Structured page parsing data:
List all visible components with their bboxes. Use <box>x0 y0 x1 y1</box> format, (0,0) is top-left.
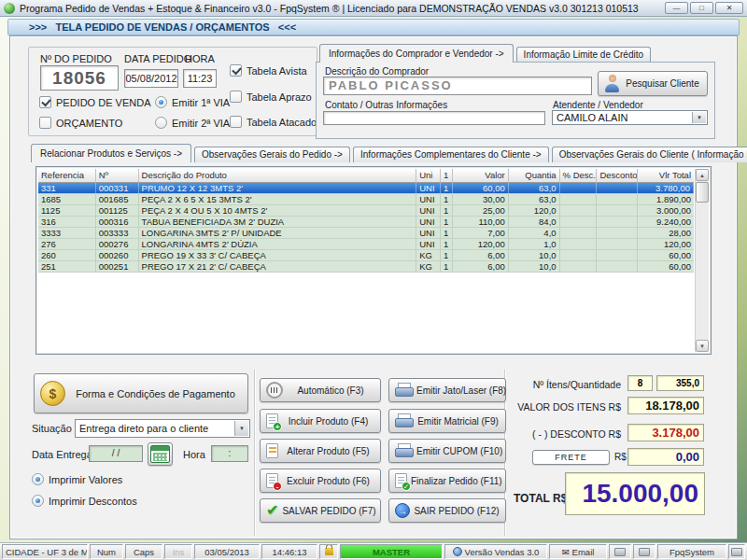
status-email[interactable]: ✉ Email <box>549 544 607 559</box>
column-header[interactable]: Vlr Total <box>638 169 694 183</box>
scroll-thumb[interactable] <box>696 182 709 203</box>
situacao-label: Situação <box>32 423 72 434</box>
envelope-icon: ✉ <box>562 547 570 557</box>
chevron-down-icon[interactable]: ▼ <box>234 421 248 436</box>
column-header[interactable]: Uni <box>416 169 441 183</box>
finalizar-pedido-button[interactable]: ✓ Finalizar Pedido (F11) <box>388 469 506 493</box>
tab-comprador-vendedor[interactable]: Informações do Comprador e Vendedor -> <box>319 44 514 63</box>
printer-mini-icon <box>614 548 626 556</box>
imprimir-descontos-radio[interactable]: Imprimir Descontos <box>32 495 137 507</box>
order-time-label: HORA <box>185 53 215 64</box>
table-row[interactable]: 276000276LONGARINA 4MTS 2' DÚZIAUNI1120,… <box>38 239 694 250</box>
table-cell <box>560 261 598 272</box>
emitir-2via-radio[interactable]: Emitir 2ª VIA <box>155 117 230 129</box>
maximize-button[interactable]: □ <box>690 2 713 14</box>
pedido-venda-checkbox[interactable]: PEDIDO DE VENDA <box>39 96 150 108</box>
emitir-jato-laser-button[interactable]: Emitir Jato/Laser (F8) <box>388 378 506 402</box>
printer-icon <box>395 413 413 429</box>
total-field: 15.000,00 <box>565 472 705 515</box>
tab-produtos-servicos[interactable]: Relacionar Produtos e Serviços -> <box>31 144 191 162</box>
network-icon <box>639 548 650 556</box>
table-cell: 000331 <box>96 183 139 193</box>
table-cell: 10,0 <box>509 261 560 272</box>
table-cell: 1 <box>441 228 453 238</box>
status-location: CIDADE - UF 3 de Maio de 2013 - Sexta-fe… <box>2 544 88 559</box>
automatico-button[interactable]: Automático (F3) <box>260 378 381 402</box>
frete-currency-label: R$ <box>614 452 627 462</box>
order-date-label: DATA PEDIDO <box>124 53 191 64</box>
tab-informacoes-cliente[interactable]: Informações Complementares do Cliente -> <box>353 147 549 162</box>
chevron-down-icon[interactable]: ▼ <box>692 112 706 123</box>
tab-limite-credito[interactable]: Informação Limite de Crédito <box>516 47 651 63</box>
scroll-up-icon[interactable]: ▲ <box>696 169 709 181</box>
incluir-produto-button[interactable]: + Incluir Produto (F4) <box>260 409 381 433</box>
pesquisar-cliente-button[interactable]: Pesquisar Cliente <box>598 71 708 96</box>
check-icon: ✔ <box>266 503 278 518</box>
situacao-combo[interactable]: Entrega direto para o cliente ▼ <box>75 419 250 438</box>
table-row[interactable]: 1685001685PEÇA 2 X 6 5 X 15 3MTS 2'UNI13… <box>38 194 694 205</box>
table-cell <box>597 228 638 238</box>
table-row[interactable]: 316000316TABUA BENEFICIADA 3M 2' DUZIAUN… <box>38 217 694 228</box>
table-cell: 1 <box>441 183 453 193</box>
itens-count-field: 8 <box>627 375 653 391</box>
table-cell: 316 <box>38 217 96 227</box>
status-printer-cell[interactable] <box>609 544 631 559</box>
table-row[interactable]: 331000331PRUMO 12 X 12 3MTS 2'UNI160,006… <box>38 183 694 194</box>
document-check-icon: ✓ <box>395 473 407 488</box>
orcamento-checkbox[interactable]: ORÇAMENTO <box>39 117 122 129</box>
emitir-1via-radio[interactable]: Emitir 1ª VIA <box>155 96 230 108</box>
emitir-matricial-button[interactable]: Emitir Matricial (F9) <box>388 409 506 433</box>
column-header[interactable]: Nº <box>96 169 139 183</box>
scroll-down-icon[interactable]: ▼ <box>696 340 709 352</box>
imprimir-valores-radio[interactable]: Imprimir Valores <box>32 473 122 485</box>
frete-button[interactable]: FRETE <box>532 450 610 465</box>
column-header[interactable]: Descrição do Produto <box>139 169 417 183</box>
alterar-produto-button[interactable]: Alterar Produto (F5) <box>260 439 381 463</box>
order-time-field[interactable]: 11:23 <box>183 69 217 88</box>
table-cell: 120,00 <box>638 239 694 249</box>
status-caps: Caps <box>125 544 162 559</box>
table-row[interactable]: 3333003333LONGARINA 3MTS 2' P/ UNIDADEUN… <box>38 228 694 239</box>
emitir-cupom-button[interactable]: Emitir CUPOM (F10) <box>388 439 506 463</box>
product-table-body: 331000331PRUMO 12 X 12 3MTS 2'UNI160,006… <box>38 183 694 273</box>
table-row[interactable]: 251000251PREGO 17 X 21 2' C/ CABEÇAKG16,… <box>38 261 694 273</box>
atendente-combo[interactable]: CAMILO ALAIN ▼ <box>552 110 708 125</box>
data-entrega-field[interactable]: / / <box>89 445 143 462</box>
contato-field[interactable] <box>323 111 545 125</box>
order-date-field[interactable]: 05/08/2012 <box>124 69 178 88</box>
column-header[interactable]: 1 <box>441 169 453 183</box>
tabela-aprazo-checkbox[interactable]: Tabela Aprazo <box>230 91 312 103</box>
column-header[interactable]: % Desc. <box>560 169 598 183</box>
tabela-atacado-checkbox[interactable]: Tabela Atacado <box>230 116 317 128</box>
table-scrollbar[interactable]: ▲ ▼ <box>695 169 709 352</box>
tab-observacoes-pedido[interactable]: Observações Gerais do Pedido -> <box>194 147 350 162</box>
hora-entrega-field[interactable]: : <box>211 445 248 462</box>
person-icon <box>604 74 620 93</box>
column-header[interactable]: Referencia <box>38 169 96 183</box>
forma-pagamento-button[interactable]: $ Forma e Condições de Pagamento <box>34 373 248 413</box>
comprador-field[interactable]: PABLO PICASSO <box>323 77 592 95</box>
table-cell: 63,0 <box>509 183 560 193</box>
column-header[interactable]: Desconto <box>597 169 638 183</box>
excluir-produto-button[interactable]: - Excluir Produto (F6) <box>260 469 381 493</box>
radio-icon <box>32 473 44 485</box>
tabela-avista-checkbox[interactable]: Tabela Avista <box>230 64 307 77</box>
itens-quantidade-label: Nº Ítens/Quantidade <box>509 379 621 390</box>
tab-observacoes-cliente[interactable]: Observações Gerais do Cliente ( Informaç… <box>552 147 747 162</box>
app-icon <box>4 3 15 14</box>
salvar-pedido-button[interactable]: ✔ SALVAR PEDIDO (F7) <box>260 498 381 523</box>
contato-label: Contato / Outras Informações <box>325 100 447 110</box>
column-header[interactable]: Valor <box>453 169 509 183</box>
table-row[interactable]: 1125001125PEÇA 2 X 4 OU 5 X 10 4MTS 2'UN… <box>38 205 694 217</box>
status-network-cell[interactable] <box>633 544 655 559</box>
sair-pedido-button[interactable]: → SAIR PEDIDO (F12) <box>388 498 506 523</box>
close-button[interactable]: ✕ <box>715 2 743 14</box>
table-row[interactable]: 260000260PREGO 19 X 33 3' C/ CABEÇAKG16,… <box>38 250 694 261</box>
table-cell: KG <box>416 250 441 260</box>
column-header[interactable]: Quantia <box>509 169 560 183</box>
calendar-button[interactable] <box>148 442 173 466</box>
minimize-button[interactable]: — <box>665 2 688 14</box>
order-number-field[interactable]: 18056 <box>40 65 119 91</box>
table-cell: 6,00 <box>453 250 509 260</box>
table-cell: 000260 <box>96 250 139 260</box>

* [What to work on] Give back the records above word for word, minus any image they hold.

* [Response area]
List all visible components with their bboxes. Use <box>x0 y0 x1 y1</box> format, (0,0) is top-left.
status-email[interactable]: ✉ Email <box>549 544 607 559</box>
column-header[interactable]: Vlr Total <box>638 169 694 183</box>
scroll-thumb[interactable] <box>696 182 709 203</box>
situacao-label: Situação <box>32 423 72 434</box>
envelope-icon: ✉ <box>562 547 570 557</box>
chevron-down-icon[interactable]: ▼ <box>234 421 248 436</box>
column-header[interactable]: Uni <box>416 169 441 183</box>
finalizar-pedido-button[interactable]: ✓ Finalizar Pedido (F11) <box>388 469 506 493</box>
tab-comprador-vendedor[interactable]: Informações do Comprador e Vendedor -> <box>319 44 514 63</box>
printer-mini-icon <box>614 548 626 556</box>
imprimir-descontos-radio[interactable]: Imprimir Descontos <box>32 495 137 507</box>
order-time-label: HORA <box>185 53 215 64</box>
table-row[interactable]: 276000276LONGARINA 4MTS 2' DÚZIAUNI1120,… <box>38 239 694 250</box>
table-cell <box>560 261 598 272</box>
emitir-2via-radio[interactable]: Emitir 2ª VIA <box>155 117 230 129</box>
maximize-button[interactable]: □ <box>690 2 713 14</box>
pedido-venda-checkbox[interactable]: PEDIDO DE VENDA <box>39 96 150 108</box>
emitir-jato-laser-button[interactable]: Emitir Jato/Laser (F8) <box>388 378 506 402</box>
printer-icon <box>395 413 413 429</box>
total-field: 15.000,00 <box>565 472 705 515</box>
tab-produtos-servicos[interactable]: Relacionar Produtos e Serviços -> <box>31 144 191 162</box>
network-icon <box>639 548 650 556</box>
table-cell: 000331 <box>96 183 139 193</box>
table-cell: 10,0 <box>509 261 560 272</box>
table-cell: 1 <box>441 228 453 238</box>
status-location: CIDADE - UF 3 de Maio de 2013 - Sexta-fe… <box>2 544 88 559</box>
automatico-button[interactable]: Automático (F3) <box>260 378 381 402</box>
frete-currency-label: R$ <box>614 452 627 462</box>
order-date-label: DATA PEDIDO <box>124 53 191 64</box>
tab-informacoes-cliente[interactable]: Informações Complementares do Cliente -> <box>353 147 549 162</box>
chevron-down-icon[interactable]: ▼ <box>692 112 706 123</box>
tab-limite-credito[interactable]: Informação Limite de Crédito <box>516 47 651 63</box>
scroll-up-icon[interactable]: ▲ <box>696 169 709 181</box>
incluir-produto-button[interactable]: + Incluir Produto (F4) <box>260 409 381 433</box>
pesquisar-cliente-button[interactable]: Pesquisar Cliente <box>598 71 708 96</box>
check-icon: ✔ <box>266 503 278 518</box>
situacao-combo[interactable]: Entrega direto para o cliente ▼ <box>75 419 250 438</box>
table-row[interactable]: 1685001685PEÇA 2 X 6 5 X 15 3MTS 2'UNI13… <box>38 194 694 205</box>
table-cell <box>597 228 638 238</box>
table-row[interactable]: 316000316TABUA BENEFICIADA 3M 2' DUZIAUN… <box>38 217 694 228</box>
table-cell: 1 <box>441 183 453 193</box>
itens-count-field: 8 <box>627 375 653 391</box>
table-cell: 316 <box>38 217 96 227</box>
status-printer-cell[interactable] <box>609 544 631 559</box>
table-row[interactable]: 331000331PRUMO 12 X 12 3MTS 2'UNI160,006… <box>38 183 694 194</box>
document-check-icon: ✓ <box>395 473 407 488</box>
orcamento-checkbox[interactable]: ORÇAMENTO <box>39 117 122 129</box>
emitir-1via-radio[interactable]: Emitir 1ª VIA <box>155 96 230 108</box>
emitir-matricial-button[interactable]: Emitir Matricial (F9) <box>388 409 506 433</box>
column-header[interactable]: Nº <box>96 169 139 183</box>
scroll-down-icon[interactable]: ▼ <box>696 340 709 352</box>
imprimir-valores-radio[interactable]: Imprimir Valores <box>32 473 122 485</box>
frete-button[interactable]: FRETE <box>532 450 610 465</box>
column-header[interactable]: Descrição do Produto <box>139 169 417 183</box>
alterar-produto-button[interactable]: Alterar Produto (F5) <box>260 439 381 463</box>
order-time-field[interactable]: 11:23 <box>183 69 217 88</box>
table-cell: 120,00 <box>638 239 694 249</box>
status-caps: Caps <box>125 544 162 559</box>
table-row[interactable]: 3333003333LONGARINA 3MTS 2' P/ UNIDADEUN… <box>38 228 694 239</box>
emitir-cupom-button[interactable]: Emitir CUPOM (F10) <box>388 439 506 463</box>
product-table-body: 331000331PRUMO 12 X 12 3MTS 2'UNI160,006… <box>38 183 694 273</box>
table-row[interactable]: 251000251PREGO 17 X 21 2' C/ CABEÇAKG16,… <box>38 261 694 273</box>
atendente-combo[interactable]: CAMILO ALAIN ▼ <box>552 110 708 125</box>
data-entrega-field[interactable]: / / <box>89 445 143 462</box>
contato-field[interactable] <box>323 111 545 125</box>
order-date-field[interactable]: 05/08/2012 <box>124 69 178 88</box>
column-header[interactable]: 1 <box>441 169 453 183</box>
tabela-aprazo-checkbox[interactable]: Tabela Aprazo <box>230 91 312 103</box>
column-header[interactable]: % Desc. <box>560 169 598 183</box>
tabela-atacado-checkbox[interactable]: Tabela Atacado <box>230 116 317 128</box>
table-scrollbar[interactable]: ▲ ▼ <box>695 169 709 352</box>
tab-observacoes-pedido[interactable]: Observações Gerais do Pedido -> <box>194 147 350 162</box>
hora-entrega-field[interactable]: : <box>211 445 248 462</box>
person-icon <box>604 74 620 93</box>
column-header[interactable]: Referencia <box>38 169 96 183</box>
forma-pagamento-button[interactable]: $ Forma e Condições de Pagamento <box>34 373 248 413</box>
comprador-field[interactable]: PABLO PICASSO <box>323 77 592 95</box>
table-cell: 63,0 <box>509 183 560 193</box>
column-header[interactable]: Desconto <box>597 169 638 183</box>
excluir-produto-button[interactable]: - Excluir Produto (F6) <box>260 469 381 493</box>
radio-icon <box>32 473 44 485</box>
tabela-avista-checkbox[interactable]: Tabela Avista <box>230 64 307 77</box>
itens-quantidade-label: Nº Ítens/Quantidade <box>509 379 621 390</box>
tab-observacoes-cliente[interactable]: Observações Gerais do Cliente ( Informaç… <box>552 147 747 162</box>
app-icon <box>4 3 15 14</box>
salvar-pedido-button[interactable]: ✔ SALVAR PEDIDO (F7) <box>260 498 381 523</box>
contato-label: Contato / Outras Informações <box>325 100 447 110</box>
column-header[interactable]: Valor <box>453 169 509 183</box>
table-row[interactable]: 1125001125PEÇA 2 X 4 OU 5 X 10 4MTS 2'UN… <box>38 205 694 217</box>
status-network-cell[interactable] <box>633 544 655 559</box>
sair-pedido-button[interactable]: → SAIR PEDIDO (F12) <box>388 498 506 523</box>
close-button[interactable]: ✕ <box>715 2 743 14</box>
table-row[interactable]: 260000260PREGO 19 X 33 3' C/ CABEÇAKG16,… <box>38 250 694 261</box>
table-cell: KG <box>416 250 441 260</box>
column-header[interactable]: Quantia <box>509 169 560 183</box>
calendar-button[interactable] <box>148 442 173 466</box>
minimize-button[interactable]: — <box>665 2 688 14</box>
order-number-field[interactable]: 18056 <box>40 65 119 91</box>
table-cell: 6,00 <box>453 250 509 260</box>
table-cell: 000260 <box>96 250 139 260</box>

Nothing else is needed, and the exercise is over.